Stored data entries
☆ ☆ ☆ ☆ ☆
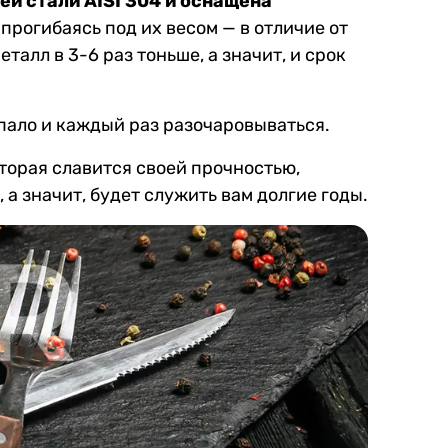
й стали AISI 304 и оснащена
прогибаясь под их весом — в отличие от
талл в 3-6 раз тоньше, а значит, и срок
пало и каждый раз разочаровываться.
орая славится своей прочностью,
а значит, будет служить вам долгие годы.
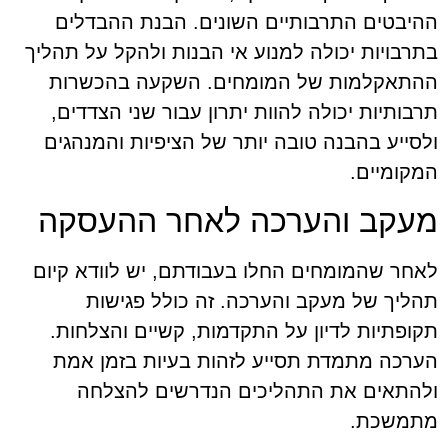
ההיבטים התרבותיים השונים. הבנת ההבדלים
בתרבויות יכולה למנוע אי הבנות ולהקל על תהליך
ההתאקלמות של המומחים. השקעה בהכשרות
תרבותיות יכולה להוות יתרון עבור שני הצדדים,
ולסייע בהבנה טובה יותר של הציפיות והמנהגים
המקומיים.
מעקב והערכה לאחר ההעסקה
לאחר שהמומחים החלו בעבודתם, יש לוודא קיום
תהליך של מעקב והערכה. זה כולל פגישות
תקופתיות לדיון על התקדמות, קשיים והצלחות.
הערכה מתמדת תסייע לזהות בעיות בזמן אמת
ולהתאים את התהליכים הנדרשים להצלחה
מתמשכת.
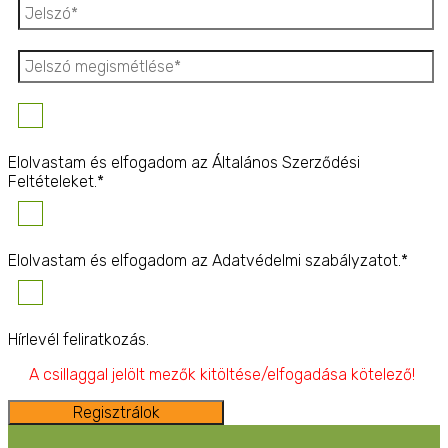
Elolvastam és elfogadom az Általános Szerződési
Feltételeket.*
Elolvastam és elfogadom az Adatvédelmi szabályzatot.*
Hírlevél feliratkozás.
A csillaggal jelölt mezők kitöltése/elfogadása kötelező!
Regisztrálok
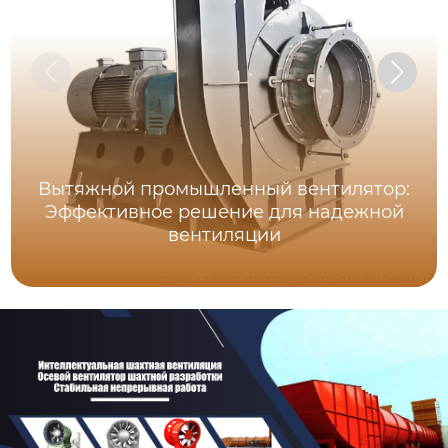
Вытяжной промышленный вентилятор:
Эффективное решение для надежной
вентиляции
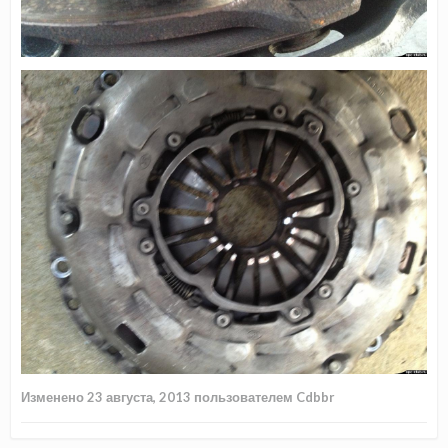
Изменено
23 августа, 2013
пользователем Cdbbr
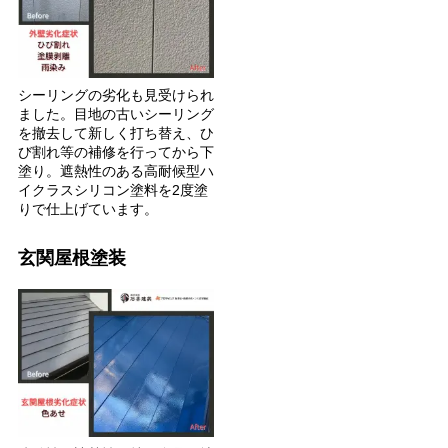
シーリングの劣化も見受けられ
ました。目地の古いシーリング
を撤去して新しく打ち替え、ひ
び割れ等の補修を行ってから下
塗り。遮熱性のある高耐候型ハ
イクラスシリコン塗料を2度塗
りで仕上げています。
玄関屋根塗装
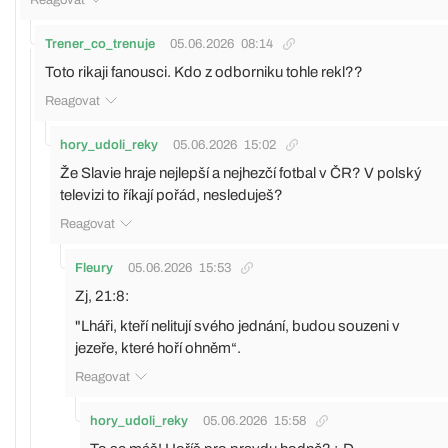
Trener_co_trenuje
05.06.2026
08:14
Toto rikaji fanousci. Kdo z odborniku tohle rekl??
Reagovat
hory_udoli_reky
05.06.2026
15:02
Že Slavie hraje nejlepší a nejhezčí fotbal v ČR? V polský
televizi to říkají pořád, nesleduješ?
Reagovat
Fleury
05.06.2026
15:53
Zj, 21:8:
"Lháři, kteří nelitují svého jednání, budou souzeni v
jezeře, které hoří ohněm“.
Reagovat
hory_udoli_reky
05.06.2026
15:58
☆ ☆ ☆ ☆ ☆
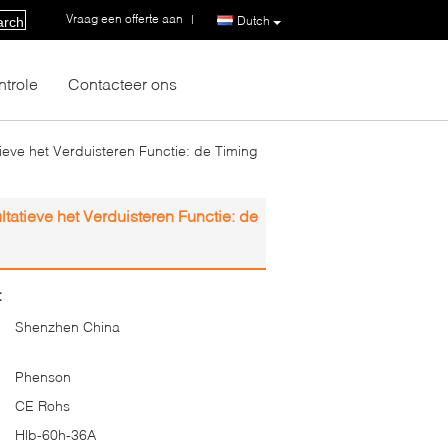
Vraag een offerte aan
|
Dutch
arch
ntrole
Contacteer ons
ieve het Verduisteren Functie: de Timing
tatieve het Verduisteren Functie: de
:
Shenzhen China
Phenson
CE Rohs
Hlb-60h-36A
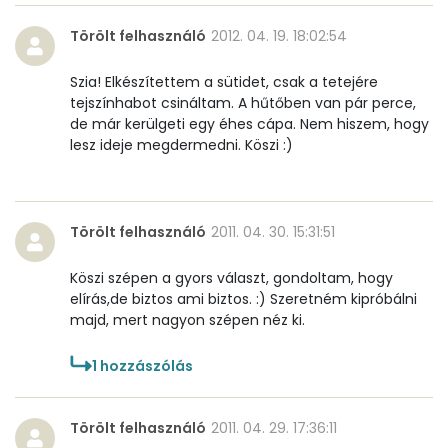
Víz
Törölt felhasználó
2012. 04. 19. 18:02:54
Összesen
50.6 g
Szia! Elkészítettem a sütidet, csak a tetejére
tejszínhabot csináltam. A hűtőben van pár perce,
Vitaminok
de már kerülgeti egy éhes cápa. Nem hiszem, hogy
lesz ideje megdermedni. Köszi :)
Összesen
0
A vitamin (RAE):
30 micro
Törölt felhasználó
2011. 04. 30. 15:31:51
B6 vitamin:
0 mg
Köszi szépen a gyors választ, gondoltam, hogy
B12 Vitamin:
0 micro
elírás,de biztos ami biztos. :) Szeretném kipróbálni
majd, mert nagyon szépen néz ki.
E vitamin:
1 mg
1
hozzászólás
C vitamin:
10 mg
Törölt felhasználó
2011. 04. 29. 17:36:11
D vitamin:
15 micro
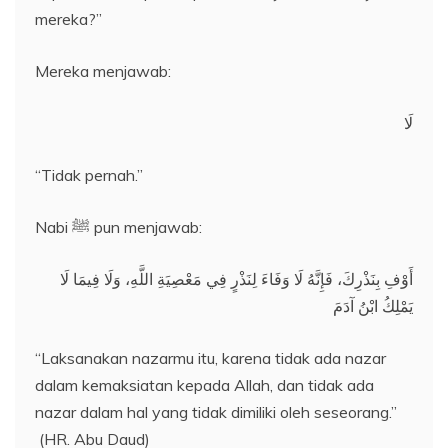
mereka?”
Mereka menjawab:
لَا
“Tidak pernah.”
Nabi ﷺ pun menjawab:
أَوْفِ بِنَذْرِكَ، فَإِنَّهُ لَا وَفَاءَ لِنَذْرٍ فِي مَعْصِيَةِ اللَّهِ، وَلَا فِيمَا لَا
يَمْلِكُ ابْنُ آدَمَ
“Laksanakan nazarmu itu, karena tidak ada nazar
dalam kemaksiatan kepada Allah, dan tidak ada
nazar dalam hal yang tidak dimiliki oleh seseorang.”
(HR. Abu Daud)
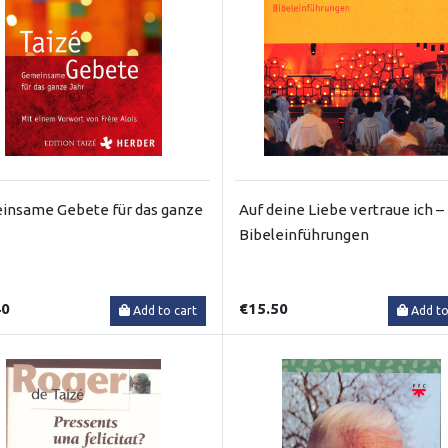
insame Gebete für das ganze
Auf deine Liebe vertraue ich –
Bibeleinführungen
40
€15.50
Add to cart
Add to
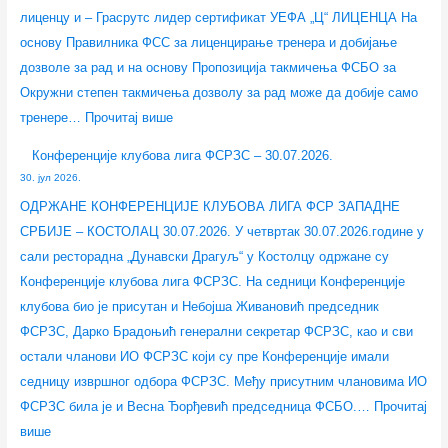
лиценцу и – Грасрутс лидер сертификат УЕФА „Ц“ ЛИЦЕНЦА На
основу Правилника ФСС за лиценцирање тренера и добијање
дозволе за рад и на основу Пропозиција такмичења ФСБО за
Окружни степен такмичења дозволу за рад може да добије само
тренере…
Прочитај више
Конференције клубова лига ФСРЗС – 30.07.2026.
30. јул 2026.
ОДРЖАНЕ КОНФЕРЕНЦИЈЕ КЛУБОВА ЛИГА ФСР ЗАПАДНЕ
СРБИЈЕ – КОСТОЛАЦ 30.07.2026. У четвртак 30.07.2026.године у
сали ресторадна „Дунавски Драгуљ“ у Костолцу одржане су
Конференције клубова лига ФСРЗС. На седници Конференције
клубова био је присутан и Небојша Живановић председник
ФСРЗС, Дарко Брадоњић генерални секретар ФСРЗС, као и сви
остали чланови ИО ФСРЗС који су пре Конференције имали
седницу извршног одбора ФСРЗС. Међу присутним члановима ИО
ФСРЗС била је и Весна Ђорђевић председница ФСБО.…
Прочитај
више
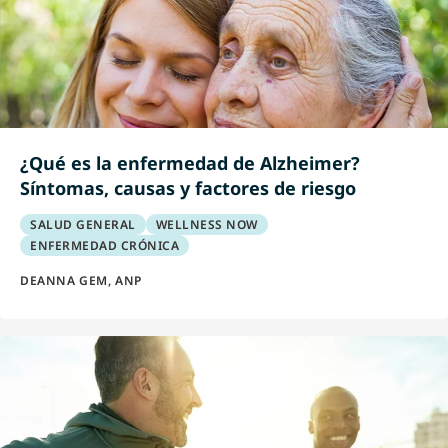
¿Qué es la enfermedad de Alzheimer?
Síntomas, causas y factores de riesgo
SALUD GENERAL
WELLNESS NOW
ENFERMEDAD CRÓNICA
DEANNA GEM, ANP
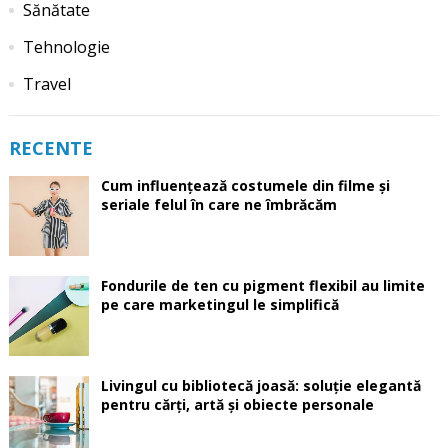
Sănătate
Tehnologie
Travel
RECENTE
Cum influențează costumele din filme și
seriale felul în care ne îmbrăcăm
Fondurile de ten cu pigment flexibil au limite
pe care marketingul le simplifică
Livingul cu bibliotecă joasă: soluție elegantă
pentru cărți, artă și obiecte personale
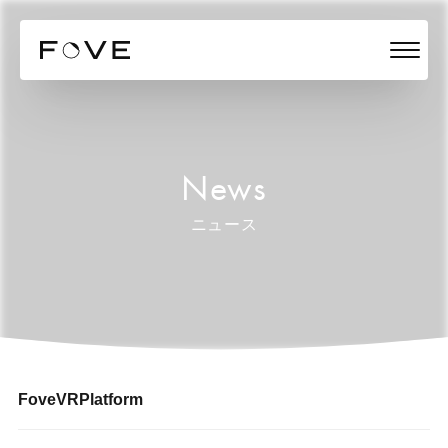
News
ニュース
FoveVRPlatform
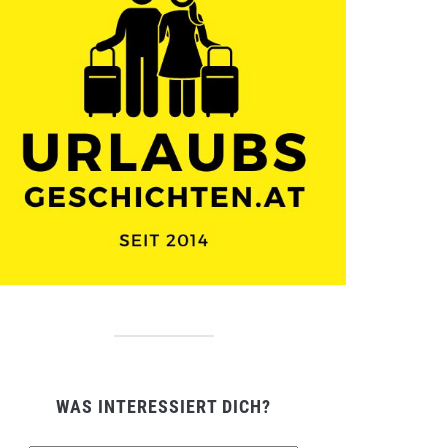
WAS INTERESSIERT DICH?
☆ ☆ ☆ ☆ ☆
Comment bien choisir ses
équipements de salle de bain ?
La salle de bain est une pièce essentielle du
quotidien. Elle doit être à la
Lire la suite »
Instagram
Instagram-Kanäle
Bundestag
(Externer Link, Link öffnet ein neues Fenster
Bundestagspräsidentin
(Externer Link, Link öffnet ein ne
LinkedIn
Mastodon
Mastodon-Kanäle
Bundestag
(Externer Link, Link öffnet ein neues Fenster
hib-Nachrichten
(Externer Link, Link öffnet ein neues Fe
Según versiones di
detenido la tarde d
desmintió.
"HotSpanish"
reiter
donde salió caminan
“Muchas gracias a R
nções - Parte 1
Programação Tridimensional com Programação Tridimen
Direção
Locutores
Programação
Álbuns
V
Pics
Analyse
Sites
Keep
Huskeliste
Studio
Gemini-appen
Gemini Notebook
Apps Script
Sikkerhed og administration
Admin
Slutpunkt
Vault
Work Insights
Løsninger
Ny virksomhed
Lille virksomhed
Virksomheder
☆ ☆ ☆ ☆ ☆
# [Task details]
Using the entries above, return exactly the lines from the line with "СРБИЈЕ – КОСТОЛАЦ" to the line with "ФСРЗС, Дарко Брадоњић", counting both of those lines.

# [Written answer]
СРБИЈЕ – КОСТОЛАЦ 30.07.2026. У четвртак 30.07.2026.године у
сали ресторадна „Дунавски Драгуљ“ у Костолцу одржане су
Конференције клубова лига ФСРЗС. На седници Конференције
клубова био је присутан и Небојша Живановић председник
ФСРЗС, Дарко Брадоњић генерални секретар ФСРЗС, као и сви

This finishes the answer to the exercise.